Born in the blue collar suburb of Romford East London,  Mick’s upbringing was surrounded by music similar to that in the Detroit landscape. (The Ford motor plant was in nearby Dagenham). From early days of listening to Bill Haley “Rock around the Clock” to the punk rock explosion.

Accent is a blend of Essex and cockney/east London. Which means cockney “lite”.

Now lets talk sarnies:

Up to early teens:
Cheddar Cheese and tomato with Branston pickle on white. MMMMMmmmmmm
Cheddar Cheese and tomato with mayo on white.

Late teens:
Cheddar Cheese and raw onion on white with mayo.

A year of health food:
Multi grain with cheddar cheese (no rennet) and Branston pickle

Early twenties come to NYC and to the sarnie mecca. Would stare at the deli sandwich board, so many choices and huge portions to match, the absolute opposite of england.

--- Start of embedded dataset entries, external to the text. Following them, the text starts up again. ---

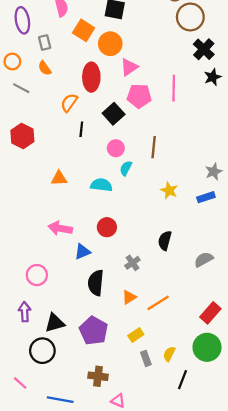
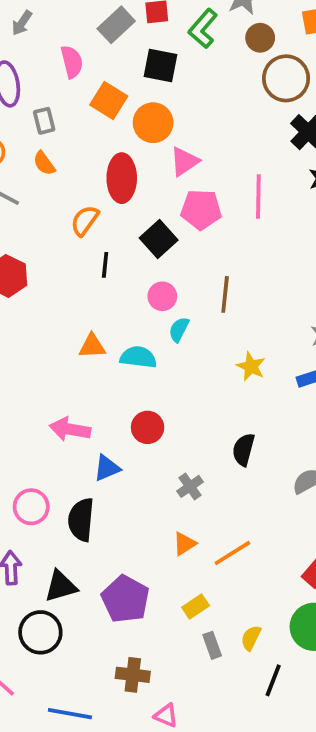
orange triangle: (59, 178) -> (92, 346), moved
black semicircle: (96, 283) -> (81, 520), moved

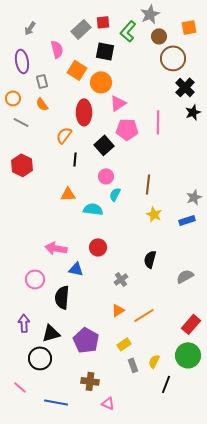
brown line: (225, 294) -> (148, 184), moved
orange triangle: (92, 346) -> (68, 194), moved
blue triangle: (107, 468) -> (76, 269), turned 35
pink circle: (31, 507) -> (35, 279), moved

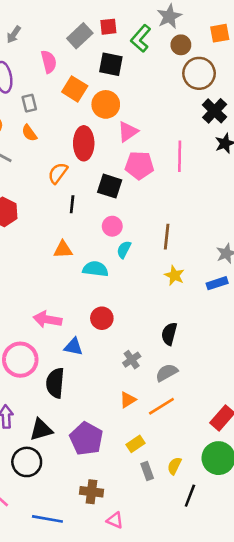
black square: (104, 145) -> (110, 186), turned -30
gray semicircle: (185, 276) -> (167, 373), moved
pink circle: (35, 279) -> (20, 360), size x1.4

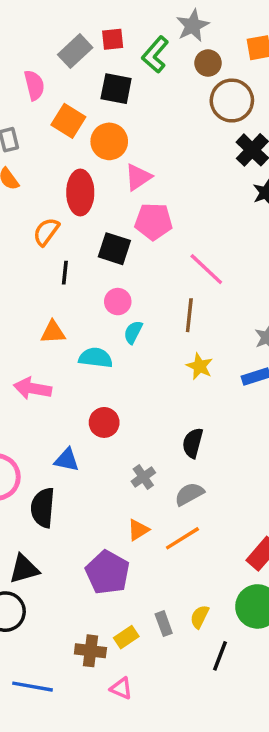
pink line: (180, 156) -> (206, 269), moved, turned -48
pink arrow: (47, 319) -> (33, 388), moved
purple pentagon: (86, 439) -> (108, 572), moved
yellow rectangle: (136, 444) -> (126, 637), moved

A move to lettuce, tomato, ham and swiss, on whole wheat…

…until JB gives me The Ultimate Gastronomic Experience.

DRUM ROLL PLEASE!
A Meatball sandwich on 7 grain.
A perfect balance of meatball and sauce. MMMMMMMMMmmmmmmmmmm

How is teddy’s porcupine hairdo?

Shameless Self Promotion is the New Modesty

Delicious By Design includes photos produced by Renee Comet and me. Something like 35 of ’em, none of them sweets. Lots of meat and bacon and butter, plenty of onions and garlic. This food is loud and proud and crusty on the edges.  The author and designer, Rob Sugar, gave us free license in the studio. Well, at first we were on a retractable leash, but Renee and I gnawed through that on day one. Then our imaginations ran free through the neighborhood.

Free rein comes with responsibility, of course. Damnit Janet. As much as we sometimes want to bark at squirrels and dig big holes under fences and shake muddy water all over you, we don’t and we didn’t. No we don’t cause we are PROFESSIONALS.

Like grilled cheese and tomato soup, creativity and capability are halves of a whole at Renee’s studio. At their tastiest when mingled.